> Work to complete:
Beginning with the line containing "vous n'avez" and ending at the last line of the records, transcribe each line exactly. Do not include pictures.

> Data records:
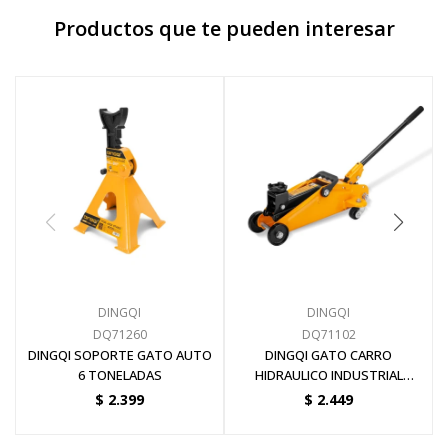
Productos que te pueden interesar
DINGQI
DINGQI
DQ71260
DQ71102
DINGQI SOPORTE GATO AUTO
DINGQI GATO CARRO
6 TONELADAS
HIDRAULICO INDUSTRIAL
2TON/6.5KG 130-330MM
$
2.399
$
2.449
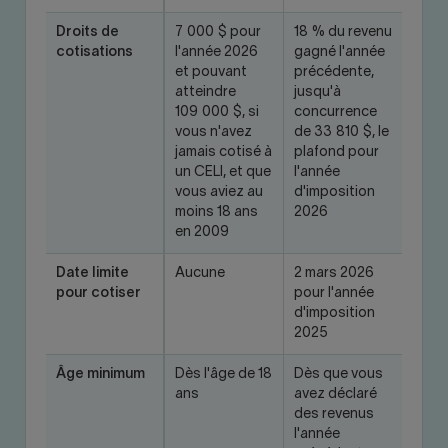
Droits de
7 000 $ pour
18 % du revenu
cotisations
l'année 2026
gagné l'année
et pouvant
précédente,
atteindre
jusqu'à
109 000 $, si
concurrence
vous n'avez
de 33 810 $, le
jamais cotisé à
plafond pour
un CELI, et que
l'année
vous aviez au
d'imposition
moins 18 ans
2026
en 2009
Date limite
Aucune
2 mars 2026
pour cotiser
pour l'année
d'imposition
2025
Âge minimum
Dès l'âge de 18
Dès que vous
ans
avez déclaré
des revenus
l'année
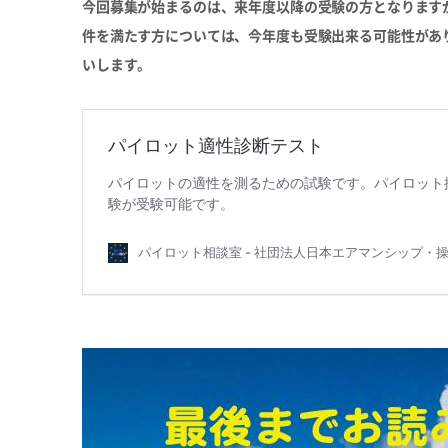
今回募集が始まるのは、来年度以降の受験の方となりますが
件を満たす方については、今年度も受験出来る可能性があ
いします。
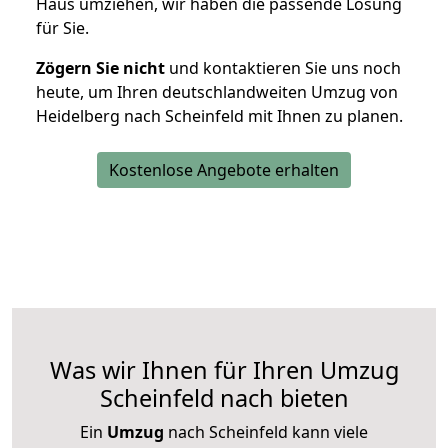
Haus umziehen, wir haben die passende Lösung
für Sie.
Zögern Sie nicht
und kontaktieren Sie uns noch
heute, um Ihren deutschlandweiten Umzug von
Heidelberg nach Scheinfeld mit Ihnen zu planen.
Kostenlose Angebote erhalten
Was wir Ihnen für Ihren Umzug
Scheinfeld nach bieten
Ein
Umzug
nach Scheinfeld kann viele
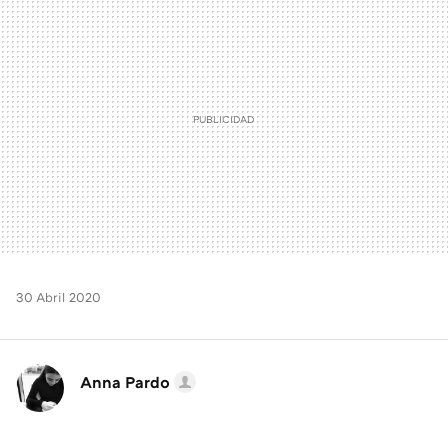
MAIL
30 Abril 2020
Anna Pardo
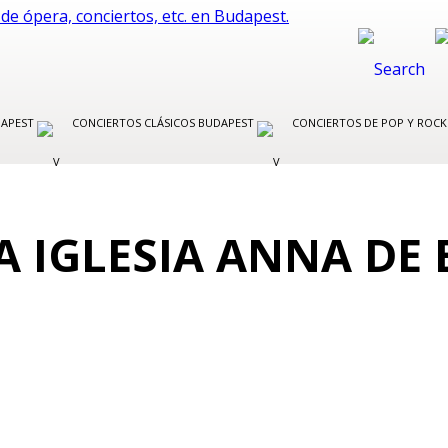
DAPEST
CONCIERTOS CLÁSICOS BUDAPEST
CONCIERTOS DE POP Y ROC
A IGLESIA ANNA DE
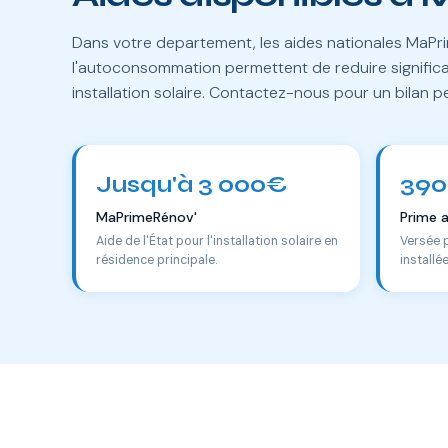
Dans votre departement, les aides nationales MaPri
l'autoconsommation permettent de reduire significa
installation solaire. Contactez-nous pour un bilan p
Jusqu'à 3 000€
390
MaPrimeRénov'
Prime 
Aide de l'État pour l'installation solaire en
Versée 
résidence principale.
installé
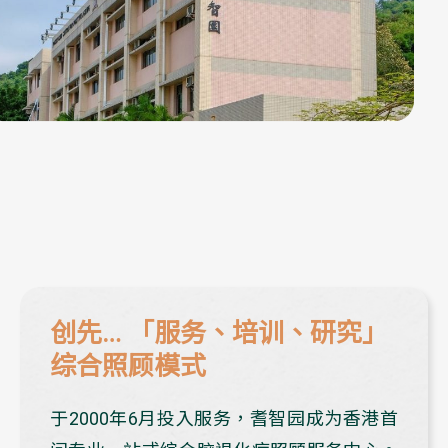
创先… 「服务、培训、研究」
综合照顾模式
于2000年6月投入服务，耆智园成为香港首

> Task result:
vous n'avez
de 33 810 $, le
jamais cotisé à
plafond pour
un CELI, et que
l'année
vous aviez au
d'imposition
moins 18 ans
2026
en 2009
Date limite
Aucune
2 mars 2026
pour cotiser
pour l'année
d'imposition
2025
Âge minimum
Dès l'âge de 18
Dès que vous
ans
avez déclaré
des revenus
l'année
今回募集が始まるのは、来年度以降の受験の方となりますが
件を満たす方については、今年度も受験出来る可能性があ
いします。
Haus umziehen, wir haben die passende Lösung
für Sie.
Zögern Sie nicht
und kontaktieren Sie uns noch
heute, um Ihren deutschlandweiten Umzug von
Heidelberg nach Scheinfeld mit Ihnen zu planen.
Kostenlose Angebote erhalten
Was wir Ihnen für Ihren Umzug
Scheinfeld nach bieten
Ein
Umzug
nach Scheinfeld kann viele
MAIL
30 Abril 2020
Anna Pardo
DAPEST
CONCIERTOS CLÁSICOS BUDAPEST
CONCIERTOS DE POP Y ROC
A IGLESIA ANNA DE
Dans votre departement, les aides nationales MaPri
l'autoconsommation permettent de reduire significa
installation solaire. Contactez-nous pour un bilan p
Jusqu'à 3 000€
390
MaPrimeRénov'
Prime 
Aide de l'État pour l'installation solaire en
Versée 
résidence principale.
installé
创先… 「服务、培训、研究」
综合照顾模式
于2000年6月投入服务，耆智园成为香港首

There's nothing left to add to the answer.